Drug susceptibility was tested according to the guidelines of the Clinical and Laboratory Standards Institute (CLSI) (5). The ranges of antibiotic concentrations tested were 0.5 to 1,024 μg/mL amikacin (AMK), 0.5 to 1,024 μg/mL aztreonam (AZT), 0.5 to 1,024 μg/mL ceftazidime (CAZ), 0.25 to 1,024 μg/mL ciprofloxacin (CIP), 0.0625 to 8 μg/mL colistin (CST), 0.5 to 1,024 μg/mL imipenem (IPM), 0.5 to 1,024 μg/mL meropenem (MEM), and 0.5 to 1,024 μg/mL tigecycline (TGC) (Table 1). The MICs of each antimicrobial agent were determined by broth microdilution methods using Mueller-Hinton broth and 96-well microtiter plates (Kohjin Bio Co., Ltd., Saitama, Japan).

Whole-genome sequencing and genomic analysis.

Genomic DNAs of the 46 isolates were extracted using DNeasy blood and tissue kits (Qiagen, Tokyo, Japan) or 20-gauge genomic tips (Qiagen), and their complete genomes were sequenced using the MiSeq platform (Illumina, San Diego, CA) and MinION (Oxford Nanopore Technologies, Oxford, United Kingdom). Raw reads of each isolate were assembled using CLC Genomic Workbench version 10.0.1 (CLC Bio, Aarhus, Denmark). Species identities of these isolates were determined using an ANI calculator (18) or the Type (Strain) Genome Sever (TYGS) (https://tygs.dsmz.de). The sequences of drug resistance genes were determined using ResFinder 4.1, and plasmids were typed using Plasmid finder 2.1, both from the Center for Genomic Epidemiology (CGE) (https://www.genomicepidemiology.org/). The sequences of plasmids were annotated using the DDBJ Fast annotation and submission tool (https://dfast.ddbj.nig.ac.jp). Fluoroquinolone resistance has been associated with mutations in the quinolone resistance-determining region, which includes the gyrA and parC genes that encode DNA gyrase and topoisomerase IV, respectively. The gyrA and parC genes were detected in silico using CLC Genomics Workbench v.11.0.1 (CLC Bio, Denmark) (19). Comparative analysis of plasmid sequences surrounding blaNDM was performed using BLAST and visualized using in silico molecular cloning (In Silico Biology Inc., Kanagawa, Japan).
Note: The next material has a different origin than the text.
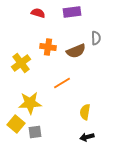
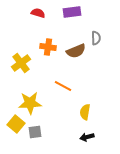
orange line: moved 1 px right, 3 px down; rotated 60 degrees clockwise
Imaging of plasmid similarity was performed using the BLAST Ring Image Generator (https://sourceforge.net/projects/brig/files/BRIG-0.95-dist.zip/download).

MLST and phylogenetic analyses.

Multilocus sequence typing (MLST) was performed according to protocols of the MLST databases (https://bigsdb.pasteur.fr/). Phylogenetic trees were constructed using kSNP3.1 software (https://sourceforge.net/projects/ksnp/files/) (20) and visualized using FigTree v.1.4.4 (https://github.com/rambaut/figtree/releases). The type strain K. pneumoniae NCTC 9633 was used as the reference strain.

Accession number(s).

The whole-genome sequences of all 46 isolates have been deposited in GenBank under accession no. DRA009233.